More recently, integrative GWAS, epigenome, and transcriptome studies have revealed links between T2D SNPs, epigenetic changes, and alterations in gene expression in multiple tissues. For example, in islets, SNPs enriched in islet-specific regulatory regions, factors that bind to these regions, and islet-specific enhancers have been identified.54,56,58,77 A recent EWAS has shown that BMI, a measure of adiposity, is associated with changes in DNA methylation but the latter was a consequence and not a cause of adiposity. However, in the same study, dysregulated DNA methylation was found to predict the development of T2DM.62 Further research in purified cell types from diabetic patients to independently replicate and functionally validate changes in histone modifications as a result of hyperglycemia, insulin resistance, and other changes associated with T2DM is needed. The curation of information on transcription factor binding, chromatin architecture, sequence motifs, enhancer clusters, etc, into a single online database, the Islet Regulome Browser (http://www.isletregulome.org/), will significantly facilitate research in this area.
Molecular and clinical features
AD is a progressively destructive, irreversible, and mainly sporadic neurodegenerative disorder resulting in severe cognitive impairment.
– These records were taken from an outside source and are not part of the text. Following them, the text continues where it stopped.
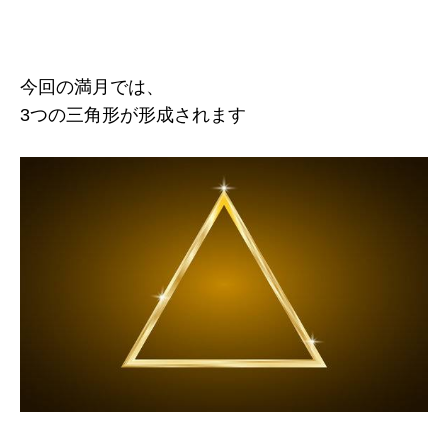
今回の満月では、
3つの三角形が形成されます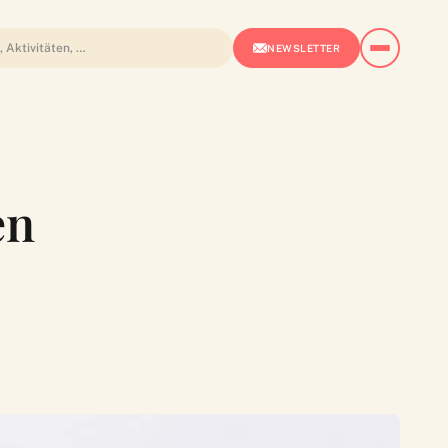
NEWSLETTER
en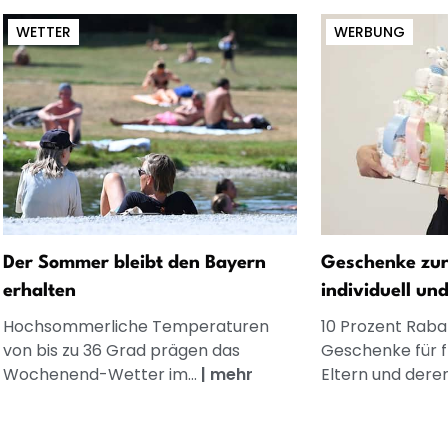
WETTER
WERBUNG
Der Sommer bleibt den Bayern
Geschenke zur
erhalten
individuell un
Hochsommerliche Temperaturen
10 Prozent Rabat
von bis zu 36 Grad prägen das
Geschenke für 
Wochenend-Wetter im...
|
mehr
Eltern und dere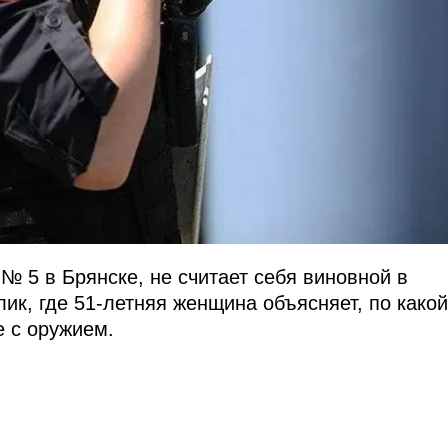
№ 5 в Брянске, не считает себя виновной в
к, где 51-летняя женщина объясняет, по какой
 с оружием.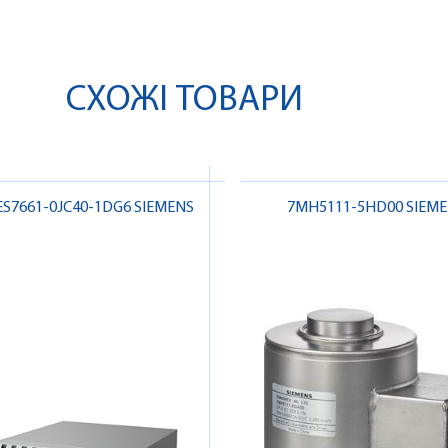
СХОЖІ ТОВАРИ
ES7661-0JC40-1DG6 SIEMENS
7MH5111-5HD00 SIEM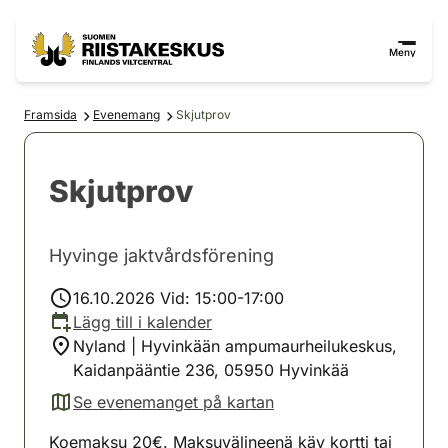
Hoppa till innehåll
Gå till webbplatskartan
Meny
Framsida
Evenemang
Skjutprov
Skjutprov
Hyvinge jaktvårdsförening
16.10.2026 Vid: 15:00-17:00
Lägg till i kalender
Nyland | Hyvinkään ampumaurheilukeskus,
Kaidanpääntie 236, 05950 Hyvinkää
Se evenemanget på kartan
(avautuu uuteen välilehteen)
Koemaksu 20€. Maksuvälineenä käy kortti tai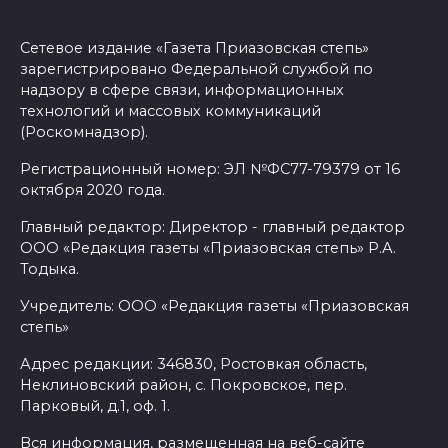
Сетевое издание «Газета Приазовская степь»
зарегистрировано Федеральной службой по
надзору в сфере связи, информационных
технологий и массовых коммуникаций
(Роскомнадзор).
Регистрационный номер: ЭЛ №ФС77-79379 от 16
октября 2020 года.
Главный редактор: Директор - главный редактор
ООО «Редакция газеты «Приазовская степь» Р.А.
Тодыка.
Учредитель: ООО «Редакция газеты «Приазовская
степь»
Адрес редакции: 346830, Ростовкая область,
Неклиновский район, с. Покровское, пер.
Парковый, д.1, оф. 1.
Вся информация, размещенная на веб-сайте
In the context of an unprecedented aging population, it is also a major contributor to ill health globally and is rapidly increasing in prevalence worldwide.78–80 The classic molecular hallmarks of AD-associated dementia are the accumulation of beta amyloid (Aβ) plaques and neurofibrillary tangles containing abnormally phosphorylated, acetylated, and misfolded tau proteins.81 Defects in nonresolving inflammation include a failure to clear these neurotoxic peptides.79 Dysregulated tau metabolism and the accumulation of extracellular Aβ plaques or aggregates are major contributors to neuroinflammation and disease progression.78–80 AD pathology involves multiple cell types and pathways and inflammatory mechanisms in the brain, eg, the binding of misfolded and aggregated proteins to glial cell surface receptors that initiates a pathological innate immune response. In addition, genes that regulate glial clearance of misfolded proteins and inflammatory reactions have been associated with increased risk for AD. Emerging evidence indicates that failure of resolution of inflammation in the brain may be a major contributor to AD pathology and targeting this could be of therapeutic benefit.82
Epigenetics of AD
GWAS has shown that ~20 common genetic variants explain disease susceptibility in around 30% of cases.83 This missing heritability, together with 1) the distinct vulnerability of different regions of the brain to AD, and 2)the age of onset, suggest that epigenetics has an important role in AD pathogenesis. In addition, epigenetic changes are known to play important roles in brain functionality and memory as well as in physiological aging.84
The epigenetics field in AD has transitioned from reductionist, candidate gene approaches to genome-wide profiling of disease-associated epigenetic changes.85 The major challenges in defining epigenetic mechanisms in AD are the involvement of multiple brain regions and cell types, the changes in DNA methylation observed in healthy aging, and the region-dependent changes in cellular content in the brain with progression of disease.84 For example, neuronal cells are lost and different types of glial cells increase in number (gliosis). Some analyses have accounted for neuron/glial cell ratios as covariates (independent variables) in bioinformatic analyses, but the isolation of sufficient numbers of purified brain cell populations for epigenetic studies remains a major challenge.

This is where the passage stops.